So, twice a month we have “sport’s morning” where we all get together and injure each other - usually the men are hurt re-living their glory days on the ice, field or whatever.
The morning it was ball hockey.
I am not, despite the fact my hubby is a cracker-jack AAA hockey coach, a particularly good hockey player, but I am not a bad defencemen.
I can body check with the best of them and show no fear going into the corners. I have little finesse but am usually capable of a dump down to the other side and was excited about my newly acquired wrist shot.
We have a strict no slap-shot rule, which is supposed to keep the ball low.
Someone (not sure who) broke that rule and fired a ball - right at my right breast.
The pain is still there - I thought it tore the nipple or something.
I turned down the many offers of rubbing or “checking” the injury.
Nah, ball hockey is usually played on the road, although any open space will suffice. We play ball hockey here when we don’t have, or can’t get ice time, or just want an informal pick-up game. It’s tradition.

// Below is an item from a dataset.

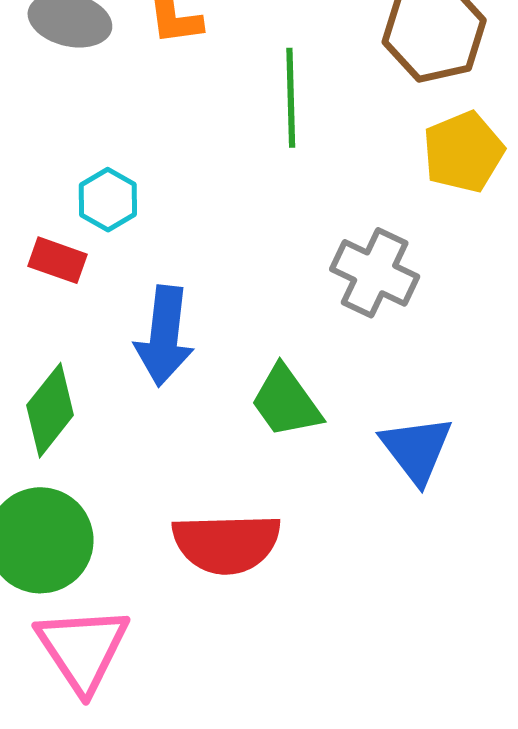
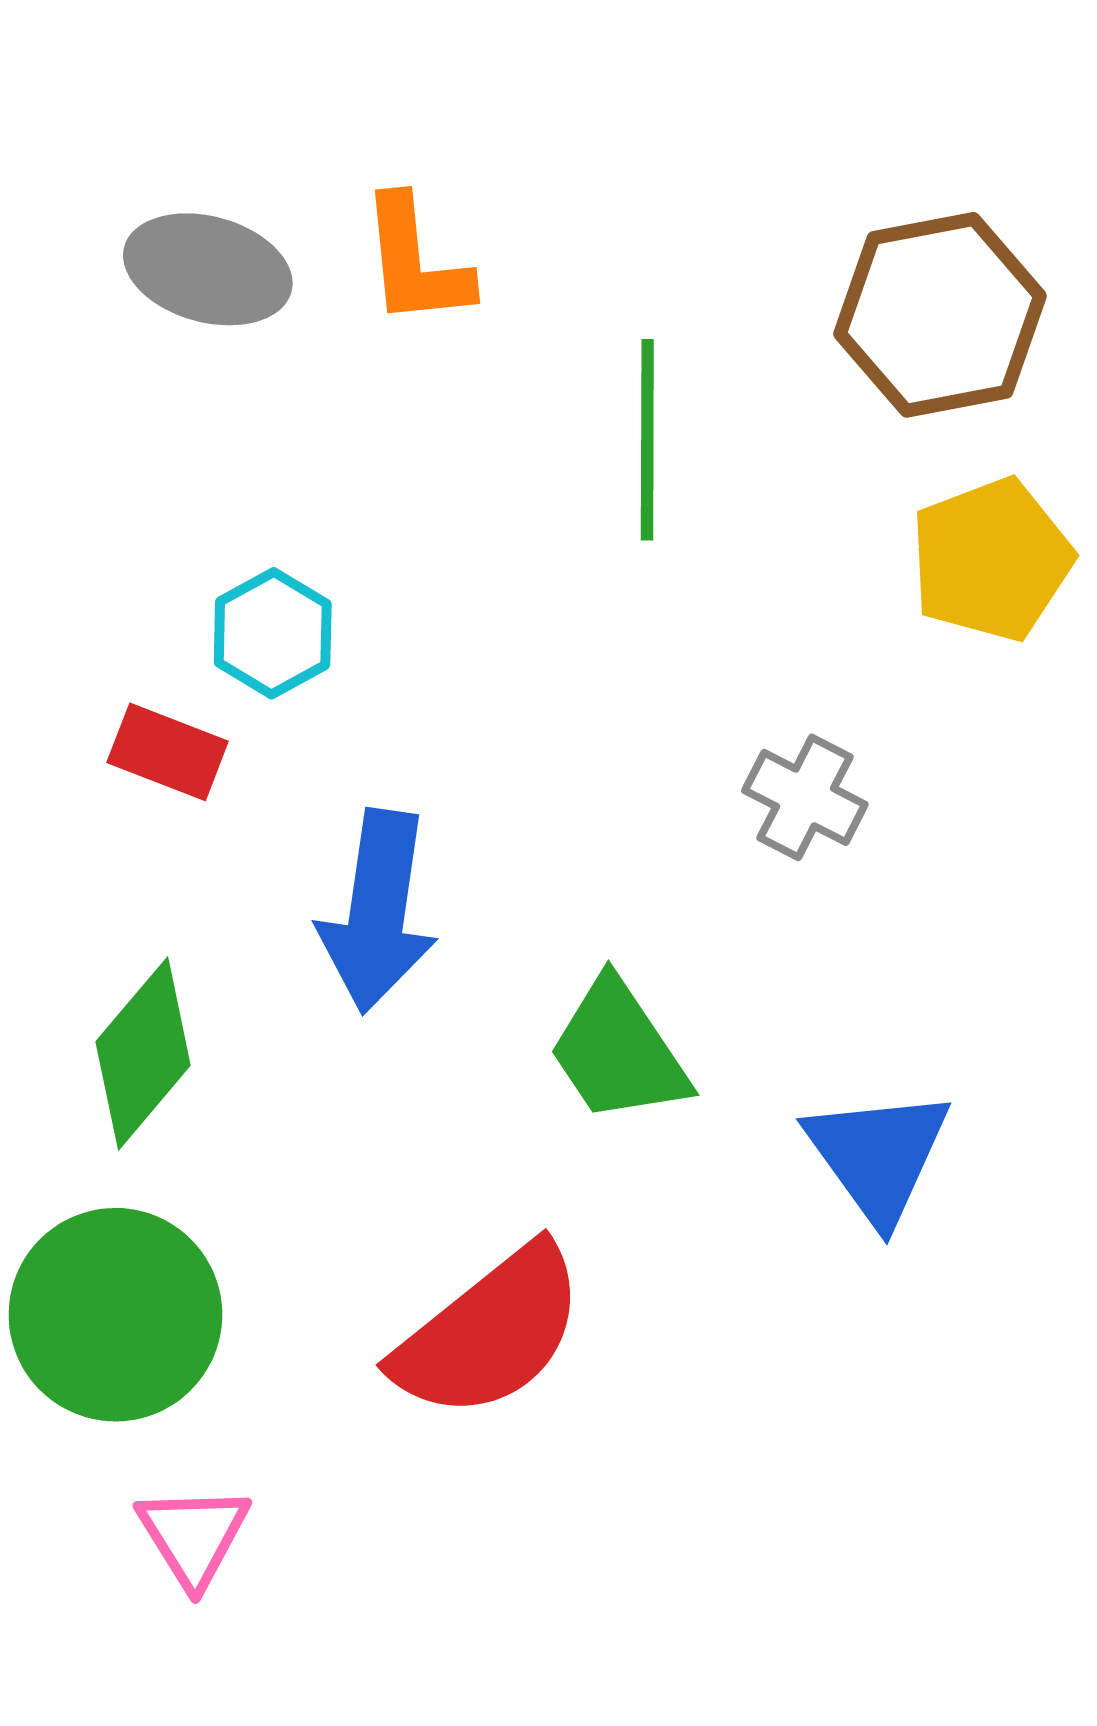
gray cross: (375, 273) -> (805, 797), size x0.7
red semicircle: (226, 543) -> (490, 1333), turned -39
pink triangle: (83, 649) -> (193, 1536), size x0.6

The game automatically has time outs when someone yells “car!” The nets get moved out, then back then everyone assumes the same position and the person who had possession of the ball last gets it back. Great game really.
Poysyn, now that you are feeling better, can you give us guys a sense of your experience? Based on what you’ve seen when a guy gets it in the Boys, do you think you had the same “all life and will has been sucked out of me - omigod, I am nothing but a vehicle for pain” moment at the point of impact like we male-type humans do when we take a shot where we really don’t want to? Do you suspect that the look on your face was just as priceless?
sorry if it is still too early to be going for the funny…
Nit: According to the universally accepted (in Philadelphia, at least) rules of Street Hockey, the proper phrase to shout when indicating an approacing vehicle is: “Game off!”
Once the vehicle has passed, “Game on!” is shouted to resume play.